■ Task description
Exactly the lines below from the line with "Заказать подключение" through the line with "westliche Pharmakartell seine" must make up the answer, both ends included and pictures left out.

____

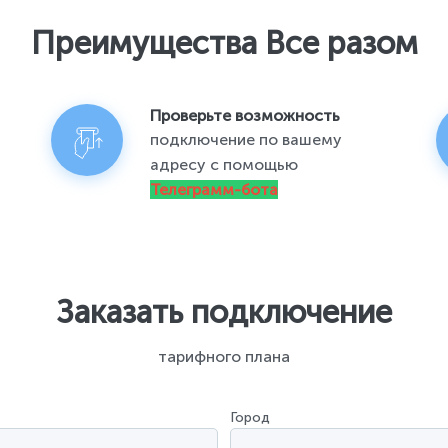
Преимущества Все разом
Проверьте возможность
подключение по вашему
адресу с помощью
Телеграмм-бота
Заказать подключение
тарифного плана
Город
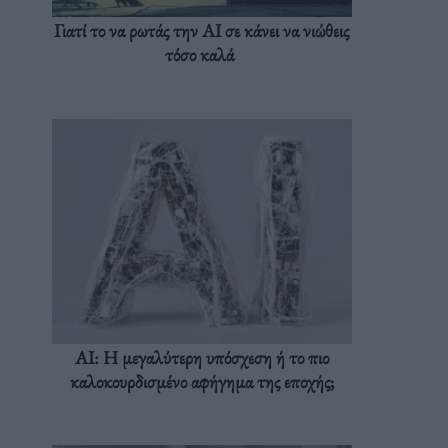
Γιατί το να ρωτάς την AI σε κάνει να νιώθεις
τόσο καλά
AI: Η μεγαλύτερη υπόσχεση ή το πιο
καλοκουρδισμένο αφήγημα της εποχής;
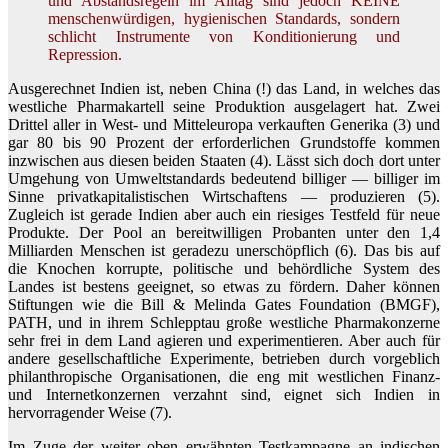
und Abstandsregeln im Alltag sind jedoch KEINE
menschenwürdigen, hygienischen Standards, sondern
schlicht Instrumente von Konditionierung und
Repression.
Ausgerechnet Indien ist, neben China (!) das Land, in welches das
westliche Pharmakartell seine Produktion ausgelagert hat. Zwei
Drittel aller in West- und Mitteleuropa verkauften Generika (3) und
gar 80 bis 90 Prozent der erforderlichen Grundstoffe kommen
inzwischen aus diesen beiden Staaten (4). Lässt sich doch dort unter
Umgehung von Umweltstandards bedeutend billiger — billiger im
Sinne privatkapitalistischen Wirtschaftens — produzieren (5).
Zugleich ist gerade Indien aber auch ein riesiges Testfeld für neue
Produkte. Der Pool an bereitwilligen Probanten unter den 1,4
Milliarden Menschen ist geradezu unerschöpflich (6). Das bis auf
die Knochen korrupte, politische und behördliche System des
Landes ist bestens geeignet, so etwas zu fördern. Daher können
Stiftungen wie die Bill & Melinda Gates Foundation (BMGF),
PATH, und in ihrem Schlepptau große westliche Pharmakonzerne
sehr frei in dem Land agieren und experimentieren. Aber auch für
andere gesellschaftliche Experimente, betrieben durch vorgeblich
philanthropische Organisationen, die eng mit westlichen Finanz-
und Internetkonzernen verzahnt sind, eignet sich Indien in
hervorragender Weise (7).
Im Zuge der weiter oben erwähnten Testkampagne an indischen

____

■ Output below
Заказать подключение
тарифного плана
Город
Γιατί το να ρωτάς την AI σε κάνει να νιώθεις
τόσο καλά
AI: Η μεγαλύτερη υπόσχεση ή το πιο
καλοκουρδισμένο αφήγημα της εποχής;
und Abstandsregeln im Alltag sind jedoch KEINE
menschenwürdigen, hygienischen Standards, sondern
schlicht Instrumente von Konditionierung und
Repression.
Ausgerechnet Indien ist, neben China (!) das Land, in welches das
westliche Pharmakartell seine Produktion ausgelagert hat. Zwei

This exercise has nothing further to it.